Patterson: I got involved because Sheldon Meyer, Oxford’s guiding editor of the series, and C. Vann Woodward, the eminent historian who served as academic editor, asked me to do a volume on the years 1945-1974. I had read other books in the series, which is highly regarded by historians and which attracts a wide readership beyond academe. The result, appearing in 1996, was Grand Expectations: The United States, 1945-1974. I then wrote a book in Oxford’s “Pivotal Moments in American History” series–on the Brown v. Board education case and its legacy. This appeared in 2001, at which point I volunteered to write a follow-up volume in the Oxford History series. Restless Giant was the result.
OUP: How do you think Bill Clinton’s legacy will reflect on Hillary Clinton’s Presidential run?
Patterson: I said above that historians don’t do well when they predict the future. (I went on television in October 1980 and predicted, though cautiously, that Carter would beat Reagan). So I will pass on that one, except to say that so far Bill Clinton’s legacy does not seem to be playing much of a role in the way that Americans are reacting to Hillary Clinton’s campaign. But we need to stay tuned–who knows what may turn up?
OUP: Do you think there were lessons to be learned in the Gulf War which the current administration has missed? In other words, how could the lessons of history have better dictated our actions in Iraq?
Given the many contingencies that affect disparate events, I am not sure that any past experience offers reliable “lessons.” But your mention of the Gulf War is of course appropriate. In 1991-92, Defense Secretary Dick Cheney spoke forcefully against carrying that war to Baghdad and against trying to unseat Saddam Hussein. The reasons he gave at that time (reasons that I cite in Restless Giant) very closely resemble those that opponents of Bush’s policies use today.

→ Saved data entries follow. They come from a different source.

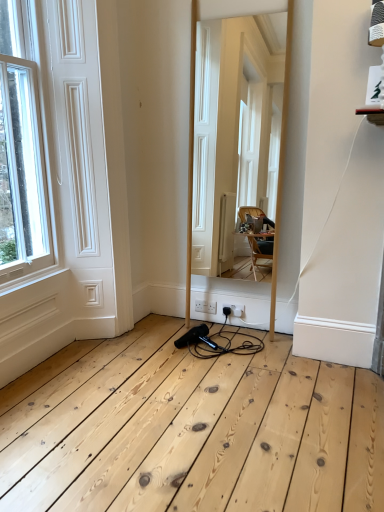 This screenshot has width=384, height=512. What do you see at coordinates (227, 130) in the screenshot?
I see `wooden mirror at center` at bounding box center [227, 130].

Locate an element on the screen. The width and height of the screenshot is (384, 512). wooden mirror at center is located at coordinates (227, 130).

Measure the distance between wooden mirror at center and camera.

3.84 meters.

The width and height of the screenshot is (384, 512). I want to click on wooden mirror at center, so click(x=227, y=130). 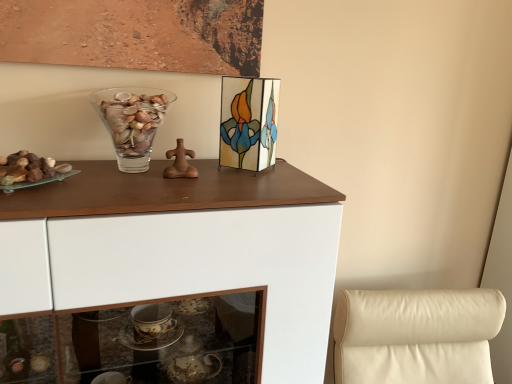 Question: Is transparent glass vase at upper center wider or thinner than stained glass picture frame at upper center?

Choices:
 (A) wide
 (B) thin

Answer: (B)

Question: From the image's perspective, is transparent glass vase at upper center above or below stained glass picture frame at upper center?

Choices:
 (A) above
 (B) below

Answer: (B)

Question: Which of these objects is positioned farthest from the white glossy cabinet at upper center?

Choices:
 (A) transparent glass vase at upper center
 (B) stained glass picture frame at upper center
 (C) translucent glass rocks at left

Answer: (C)

Question: Which is farther from the stained glass picture frame at upper center?

Choices:
 (A) white glossy cabinet at upper center
 (B) translucent glass rocks at left
 (C) transparent glass vase at upper center

Answer: (B) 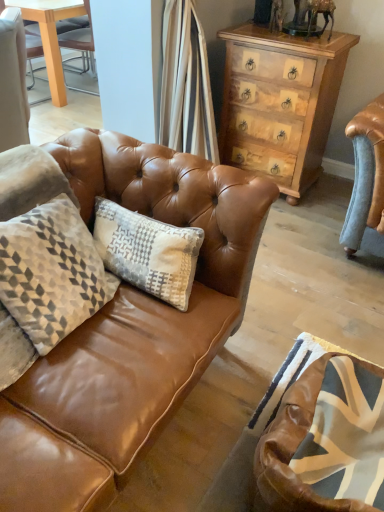 Locate an element on the screen. free space above matte brown leather couch at center (from a real-world perspective) is located at coordinates (294, 288). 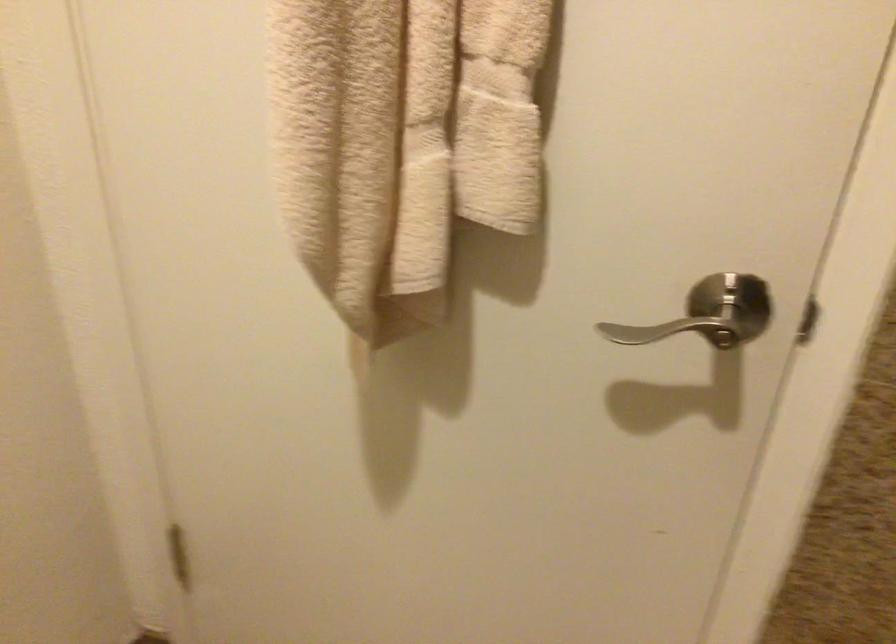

I am often struck by the durability of the “Munich analogy” in post-World War II American history. The “lesson” of Munich, many American policy-makers and politicians have argued, is that powerful nations (such as the United States) should never “appease” serious troublemakers abroad. This “lesson” was in most respects a useful one for American leaders during the Cold War. But no two troublemakers or overseas “crises” are alike. There are always particular contingencies that make it necessary for nations to be wary of being guided too obediently by “lessons” from the past.

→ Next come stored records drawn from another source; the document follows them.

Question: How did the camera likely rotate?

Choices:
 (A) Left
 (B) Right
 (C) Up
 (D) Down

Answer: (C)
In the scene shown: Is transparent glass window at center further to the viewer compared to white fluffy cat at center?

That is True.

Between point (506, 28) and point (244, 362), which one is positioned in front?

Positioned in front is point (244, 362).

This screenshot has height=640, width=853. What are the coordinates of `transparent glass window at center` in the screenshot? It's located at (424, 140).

OUP: What are you working on now?
Patterson: I have been doing a good deal of research into events of what I believe to have been a pivotal year in modern United States history: 1965. It was then that American escalation in Vietnam became irrevocable, sparking large-scale anti-war activity as well as angry rock music such as Barry McGuire’s chart-topping “Eve of Destruction;” that the civil rights movement peaked but then broke apart, never to recuperate; and that American liberalism under the leadership of President Johnson secured passage of an unprecedented body of legislation–federal aid to public education, Medicare and Medicaid, a Voting Rights Act, major immigration reform, expansion of a War on Poverty, and creation of the National Endowments for the Arts and Humanities, to name just a few–only to falter badly in late 1965 for a variety of reasons. Flaws in Great Society programs, along with acrimony surrounding the Vietnam War opened the way for a conservative resurgence that almost no one might have imagined at the start of the year.
All this digging might end up as a book. We shall see.